La diversificazione è uno dei mantra del risparmio gestito, una tecnica usata e consigliata da gestori e consulenti per tenere sotto controllo il rischio, ma anche per decidere la composizione dei fondi comuni di investimento o dei fondi pensione. È anche la regola aurea che determina come si investe nel marketplace lending.
La diversificazione è la protagonista di questa puntata della rubrica dedicata alle nostre parole chiave. Sta alla base di ogni strategia di investimento equilibrata e il modo migliore per perdere tutto è spesso proprio il suo opposto, ovvero la scelta di concentrare il complesso degli investimenti in un unico titolo. Ma vediamo nel dettaglio di cosa si tratta e perché è così importante diversificare.
Cos’è la diversificazione?
La diversificazione consiste nel costruire i portafogli facendo in modo che le risorse siano distribuite su un numero elevato di asset con caratteristiche di rendimento diverse. In questo modo, il portafoglio diventa più solido, si bilancia il rischio che è insito e imprescindibile in qualsiasi investimento e si ottimizzano i profitti.

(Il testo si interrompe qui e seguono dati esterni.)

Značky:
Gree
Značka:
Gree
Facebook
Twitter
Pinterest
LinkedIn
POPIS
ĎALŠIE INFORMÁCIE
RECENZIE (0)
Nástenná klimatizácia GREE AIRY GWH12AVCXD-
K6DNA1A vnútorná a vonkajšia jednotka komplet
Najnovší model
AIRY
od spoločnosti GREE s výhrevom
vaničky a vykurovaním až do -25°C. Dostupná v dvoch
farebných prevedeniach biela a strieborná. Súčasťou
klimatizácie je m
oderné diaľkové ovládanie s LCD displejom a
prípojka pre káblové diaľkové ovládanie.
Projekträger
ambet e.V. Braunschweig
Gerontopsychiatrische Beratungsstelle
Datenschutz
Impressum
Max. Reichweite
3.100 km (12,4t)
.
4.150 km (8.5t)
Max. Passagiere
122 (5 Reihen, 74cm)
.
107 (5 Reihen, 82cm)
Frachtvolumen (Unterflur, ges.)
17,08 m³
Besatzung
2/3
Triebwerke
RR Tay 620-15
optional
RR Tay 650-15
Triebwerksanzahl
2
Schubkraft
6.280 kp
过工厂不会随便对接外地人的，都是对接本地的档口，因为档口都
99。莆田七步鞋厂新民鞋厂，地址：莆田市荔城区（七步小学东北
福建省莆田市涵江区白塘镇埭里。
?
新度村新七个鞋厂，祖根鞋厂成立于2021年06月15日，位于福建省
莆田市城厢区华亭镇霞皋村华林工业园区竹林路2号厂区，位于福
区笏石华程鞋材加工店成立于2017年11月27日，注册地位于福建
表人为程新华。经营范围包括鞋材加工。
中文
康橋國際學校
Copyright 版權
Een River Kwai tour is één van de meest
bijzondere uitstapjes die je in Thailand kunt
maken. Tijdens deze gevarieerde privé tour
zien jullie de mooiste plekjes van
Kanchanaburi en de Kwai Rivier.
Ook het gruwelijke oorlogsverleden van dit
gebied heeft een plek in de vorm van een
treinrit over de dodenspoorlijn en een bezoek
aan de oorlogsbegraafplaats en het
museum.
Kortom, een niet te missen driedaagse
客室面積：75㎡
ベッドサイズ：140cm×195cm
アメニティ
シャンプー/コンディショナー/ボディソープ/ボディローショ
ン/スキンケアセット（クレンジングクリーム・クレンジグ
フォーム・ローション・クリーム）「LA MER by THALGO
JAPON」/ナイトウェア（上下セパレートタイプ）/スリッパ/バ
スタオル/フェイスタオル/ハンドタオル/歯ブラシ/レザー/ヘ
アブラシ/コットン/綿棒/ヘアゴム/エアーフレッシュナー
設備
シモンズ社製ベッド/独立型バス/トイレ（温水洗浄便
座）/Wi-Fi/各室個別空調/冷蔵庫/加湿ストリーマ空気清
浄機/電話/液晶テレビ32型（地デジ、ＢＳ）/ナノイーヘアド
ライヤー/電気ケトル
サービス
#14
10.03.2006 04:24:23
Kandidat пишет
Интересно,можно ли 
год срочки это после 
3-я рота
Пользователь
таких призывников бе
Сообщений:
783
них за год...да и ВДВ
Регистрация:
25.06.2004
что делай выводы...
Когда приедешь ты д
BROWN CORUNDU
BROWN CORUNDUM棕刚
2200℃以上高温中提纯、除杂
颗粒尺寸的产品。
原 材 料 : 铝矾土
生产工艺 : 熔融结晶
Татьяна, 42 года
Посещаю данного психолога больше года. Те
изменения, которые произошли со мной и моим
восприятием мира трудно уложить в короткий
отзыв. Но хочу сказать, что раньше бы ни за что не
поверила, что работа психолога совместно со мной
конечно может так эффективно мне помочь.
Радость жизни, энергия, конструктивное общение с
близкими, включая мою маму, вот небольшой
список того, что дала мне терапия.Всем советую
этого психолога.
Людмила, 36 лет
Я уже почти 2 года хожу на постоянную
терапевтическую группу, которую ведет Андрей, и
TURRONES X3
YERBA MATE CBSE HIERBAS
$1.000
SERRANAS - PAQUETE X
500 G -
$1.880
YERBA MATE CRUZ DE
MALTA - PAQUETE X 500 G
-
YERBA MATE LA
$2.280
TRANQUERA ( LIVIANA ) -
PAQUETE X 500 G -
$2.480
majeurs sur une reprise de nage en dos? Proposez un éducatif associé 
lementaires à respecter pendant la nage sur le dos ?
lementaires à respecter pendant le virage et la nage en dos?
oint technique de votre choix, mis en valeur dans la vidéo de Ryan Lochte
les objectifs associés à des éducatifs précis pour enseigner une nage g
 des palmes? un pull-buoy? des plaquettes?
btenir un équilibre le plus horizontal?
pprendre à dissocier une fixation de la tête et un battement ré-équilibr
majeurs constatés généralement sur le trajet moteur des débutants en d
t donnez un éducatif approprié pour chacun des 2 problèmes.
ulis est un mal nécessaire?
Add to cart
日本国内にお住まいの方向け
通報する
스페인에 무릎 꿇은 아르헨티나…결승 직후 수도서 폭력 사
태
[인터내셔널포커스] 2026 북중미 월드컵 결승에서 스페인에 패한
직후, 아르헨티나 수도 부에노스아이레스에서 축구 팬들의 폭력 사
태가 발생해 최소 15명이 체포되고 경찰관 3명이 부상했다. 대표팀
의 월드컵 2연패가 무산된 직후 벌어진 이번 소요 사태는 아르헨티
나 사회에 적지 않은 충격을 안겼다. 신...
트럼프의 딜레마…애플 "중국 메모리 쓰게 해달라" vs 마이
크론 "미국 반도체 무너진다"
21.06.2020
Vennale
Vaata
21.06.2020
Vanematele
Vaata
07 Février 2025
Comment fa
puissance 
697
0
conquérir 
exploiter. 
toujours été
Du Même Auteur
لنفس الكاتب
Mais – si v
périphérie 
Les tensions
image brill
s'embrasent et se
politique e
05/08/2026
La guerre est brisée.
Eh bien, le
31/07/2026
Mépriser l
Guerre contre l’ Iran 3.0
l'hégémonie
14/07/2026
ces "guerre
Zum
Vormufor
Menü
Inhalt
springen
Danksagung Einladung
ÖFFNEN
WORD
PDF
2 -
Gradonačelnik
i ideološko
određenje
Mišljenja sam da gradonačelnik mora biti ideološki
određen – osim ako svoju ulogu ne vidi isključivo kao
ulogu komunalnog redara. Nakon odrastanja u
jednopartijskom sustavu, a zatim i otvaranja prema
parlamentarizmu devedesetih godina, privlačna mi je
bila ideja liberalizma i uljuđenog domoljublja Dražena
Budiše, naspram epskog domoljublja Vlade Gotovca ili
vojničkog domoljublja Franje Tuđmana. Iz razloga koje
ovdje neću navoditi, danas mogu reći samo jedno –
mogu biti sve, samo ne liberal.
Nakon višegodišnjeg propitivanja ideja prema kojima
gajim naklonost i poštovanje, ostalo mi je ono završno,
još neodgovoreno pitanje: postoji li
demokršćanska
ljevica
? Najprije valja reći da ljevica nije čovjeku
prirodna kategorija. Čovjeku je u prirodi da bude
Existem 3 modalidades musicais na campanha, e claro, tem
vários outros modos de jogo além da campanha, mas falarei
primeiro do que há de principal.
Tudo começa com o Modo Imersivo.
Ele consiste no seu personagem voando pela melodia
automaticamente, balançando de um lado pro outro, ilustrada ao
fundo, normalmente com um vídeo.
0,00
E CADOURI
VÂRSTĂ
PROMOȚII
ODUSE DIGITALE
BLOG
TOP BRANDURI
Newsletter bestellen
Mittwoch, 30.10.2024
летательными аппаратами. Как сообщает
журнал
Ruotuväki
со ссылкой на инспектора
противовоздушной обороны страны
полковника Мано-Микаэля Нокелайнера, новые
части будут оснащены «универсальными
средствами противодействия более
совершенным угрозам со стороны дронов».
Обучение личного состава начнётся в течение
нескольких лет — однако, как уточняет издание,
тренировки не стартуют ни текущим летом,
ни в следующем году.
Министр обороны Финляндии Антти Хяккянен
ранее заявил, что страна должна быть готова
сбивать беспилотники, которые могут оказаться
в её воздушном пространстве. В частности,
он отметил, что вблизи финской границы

Quando non si diversifica, al contrario, i rischi sono elevatissimi e si può arrivare a perdere tutto: per quanto riguarda le fluttuazioni di Borsa, ci sono casi in cui il calo ammonta al 90% per non parlare di quanto incidano i casi di cronaca. Pensiamo alla vendita allo sportello di obbligazioni bancarie a piccoli risparmiatori, risparmiatori che spesso in quelle obbligazioni collocavano l’intero ammontare del proprio risparmio e che si sono ritrovati con un pugno di mosche quando le banche emittenti sono state risolte. O ancora, ricordiamo lo scandalo dei diamanti collocati allo sportello, i Tango Bond… e potremmo continuare.
Ora, se in ognuno di quei titoli un risparmiatore avesse investito una piccola quota del suo portafoglio, avrebbe limitato le perdite a quella piccola quota. Se, invece, avesse concentrato tutto, si sarebbe trovato con nulla.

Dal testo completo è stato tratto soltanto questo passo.